A transparência no uso dos recursos públicos, nunca é demais frisar, é o mínimo que se espera de um Estado democrático nas suas intervenções na área econômica. Neste sentido, vêm a propósito os dados levantados pela presidente do Ipea (Instituto de Pesquisas Econômicas Aplicadas), Aspásia Camargo, a respeito da aplicação dos incentivos fiscais no país, conforme mostra reportagem ontem nesta Folha.
Chega mesmo a chocar o fato de a Receita prever uma renúncia fiscal (arrecadação da qual o governo abre mão) de R$ 4,7 bilhões, o que equivale a 9,19% da previsão de receitas de impostos para este ano (R$ 51,4 bilhões), ou mais de 50% do total de recursos previsto pelo Orçamento para o investimento público (R$ 9 bilhões) para 94.
O uso de subsídios, expediente em regra condenável, manifesta-se de forma particularmente daninha em um país com as características do Brasil. A malha burocrática e a interferência de critérios políticos típicos desse procedimento só contribuem para agravar o desperdício e o clientelismo. A irracionalidade na aplicação dos recursos, com o acúmulo progressivo de normas e regulamentos engessando privilégios, acaba como que saindo do controle dos governos. O dinheiro de todos, assim, transforma-se no dinheiro de ninguém.
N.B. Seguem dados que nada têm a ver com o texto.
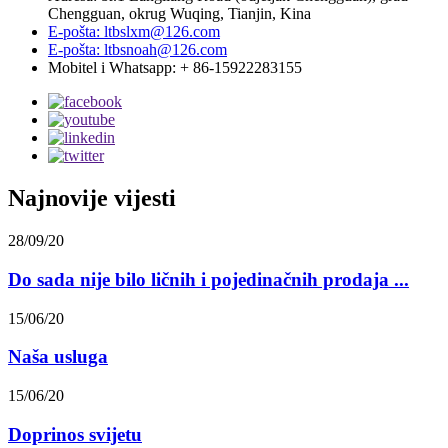
Chengguan, okrug Wuqing, Tianjin, Kina
E-pošta: ltbslxm@126.com
E-pošta: ltbsnoah@126.com
Mobitel i Whatsapp: + 86-15922283155
Najnovije vijesti
28/09/20
Do sada nije bilo ličnih i pojedinačnih prodaja ...
15/06/20
Naša usluga
15/06/20
Doprinos svijetu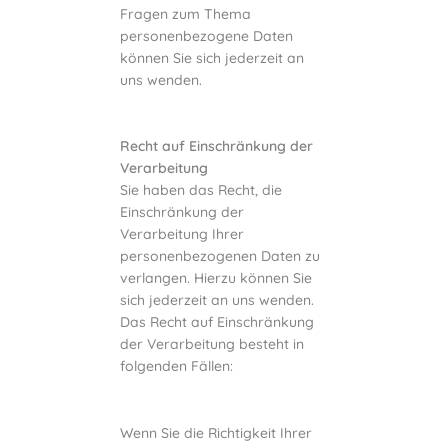
Fragen zum Thema
personenbezogene Daten
können Sie sich jederzeit an
uns wenden.
Recht auf Einschränkung der
Verarbeitung
Sie haben das Recht, die
Einschränkung der
Verarbeitung Ihrer
personenbezogenen Daten zu
verlangen. Hierzu können Sie
sich jederzeit an uns wenden.
Das Recht auf Einschränkung
der Verarbeitung besteht in
folgenden Fällen:
Wenn Sie die Richtigkeit Ihrer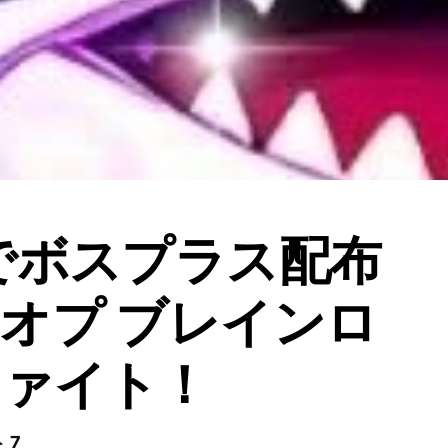
でボスプラス配布
オプ ブレインロ
ファイト！
 7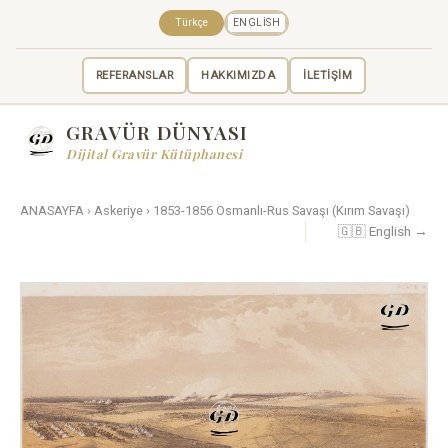
Türkçe
ENGLISH
REFERANSLAR
HAKKIMIZDA
İLETİŞİM
GRAVÜR DÜNYASI
Dijital Gravür Kütüphanesi
ANASAYFA
›
Askeriye
›
1853-1856 Osmanlı-Rus Savaşı (Kırım Savaşı)
🇬🇧 English →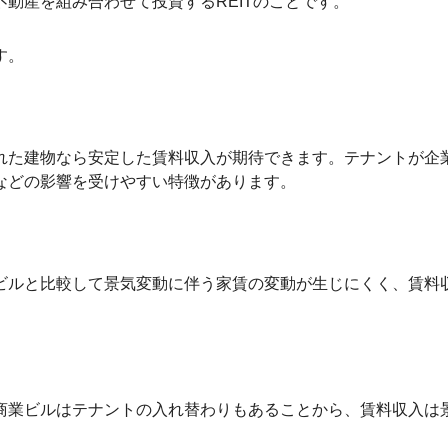
動産を組み合わせて投資するREITのことです。
す。
れた建物なら安定した賃料収入が期待できます。テナントが企
などの影響を受けやすい特徴があります。
ビルと比較して景気変動に伴う家賃の変動が生じにくく、賃料
商業ビルはテナントの入れ替わりもあることから、賃料収入は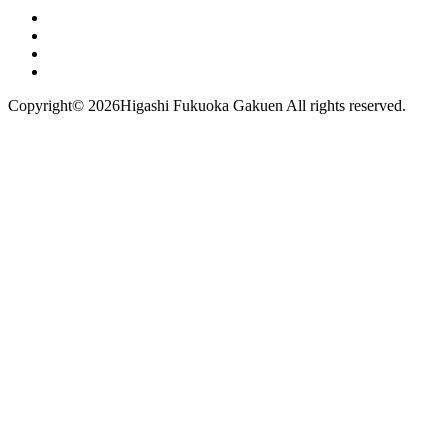
Copyright©
2026Higashi Fukuoka Gakuen All rights reserved.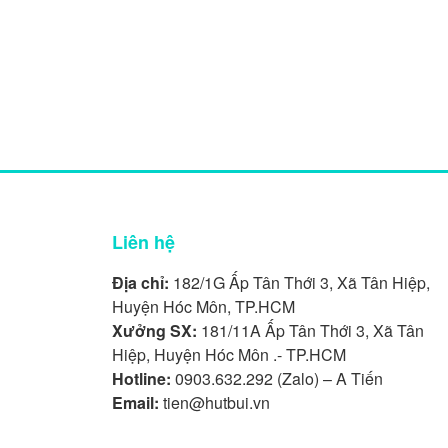
Liên hệ
Địa chỉ:
182/1G Ấp Tân Thới 3, Xã Tân Hiệp,
Huyện Hóc Môn, TP.HCM
Xưởng SX:
181/11A Ấp Tân Thới 3, Xã Tân
Hiệp, Huyện Hóc Môn .- TP.HCM
Hotline:
0903.632.292 (Zalo) – A Tiến
Email:
tien@hutbui.vn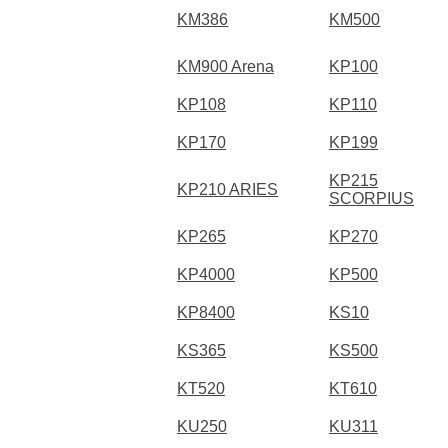
KM386
KM500
KM900 Arena
KP100
KP108
KP110
KP170
KP199
KP215
KP210 ARIES
SCORPIUS
KP265
KP270
KP4000
KP500
KP8400
KS10
KS365
KS500
KT520
KT610
KU250
KU311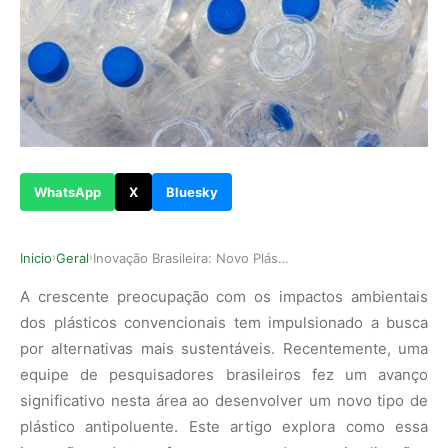
WhatsApp
X
Bluesky
Inicio
Geral
Inovação Brasileira: Novo Plástico Antipoluente…
›
›
A crescente preocupação com os impactos ambientais
dos plásticos convencionais tem impulsionado a busca
por alternativas mais sustentáveis. Recentemente, uma
equipe de pesquisadores brasileiros fez um avanço
significativo nesta área ao desenvolver um novo tipo de
plástico antipoluente. Este artigo explora como essa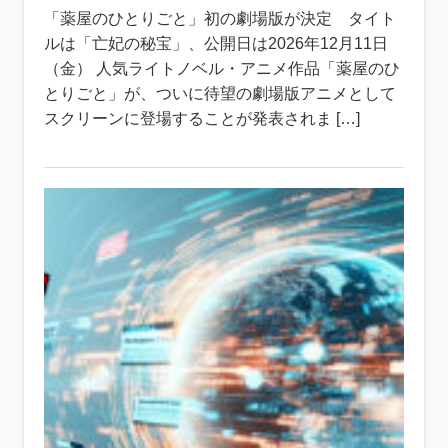
「薬屋のひとりごと」初の劇場版が決定 タイト
ルは「亡妃の秘宝」、公開日は2026年12月11日
（金） 人気ライトノベル・アニメ作品「薬屋のひ
とりごと」が、ついに待望の劇場版アニメとして
スクリーンに登場することが発表されま […]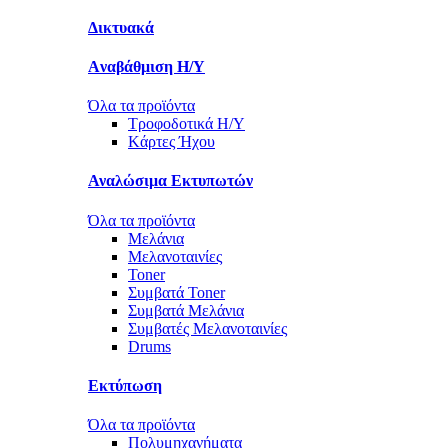
Δικτυακά
Aναβάθμιση Η/Υ
Όλα τα προϊόντα
Τροφοδοτικά Η/Υ
Kάρτες Ήχου
Αναλώσιμα Εκτυπωτών
Όλα τα προϊόντα
Μελάνια
Μελανοταινίες
Toner
Συμβατά Toner
Συμβατά Μελάνια
Συμβατές Μελανοταινίες
Drums
Εκτύπωση
Όλα τα προϊόντα
Πολυμηχανήματα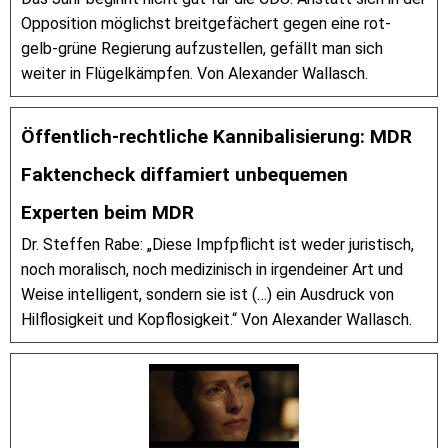
Opposition möglichst breitgefächert gegen eine rot-
gelb-grüne Regierung aufzustellen, gefällt man sich
weiter in Flügelkämpfen. Von Alexander Wallasch.
Öffentlich-rechtliche Kannibalisierung: MDR
Faktencheck diffamiert unbequemen
Experten beim MDR
Dr. Steffen Rabe: „Diese Impfpflicht ist weder juristisch,
noch moralisch, noch medizinisch in irgendeiner Art und
Weise intelligent, sondern sie ist (…) ein Ausdruck von
Hilflosigkeit und Kopflosigkeit.“ Von Alexander Wallasch.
Tão grande é o emanharado dos incentivos fiscais que alguns especialistas chegam a afirmar que é mesmo impossível saber qual o verdadeiro tamanho dos subsídios na economia brasileira. O que configura uma situação anos-luz distante da transparência acalentada pela sociedade –e da austeridade exigida pela conjuntura econômica.
O estudo da presidente do Ipea revela ainda mais uma distorção nos procedimentos comentados acima, pois a maior parte dos incentivos fiscais, investimentos e créditos oficiais acabam se concentrando no Sudeste, região mais rica do país –o que desautoriza qualquer argumentação que defenda essas práticas, como hoje se apresentam, como fator equalizador do desenvolvimento nacional.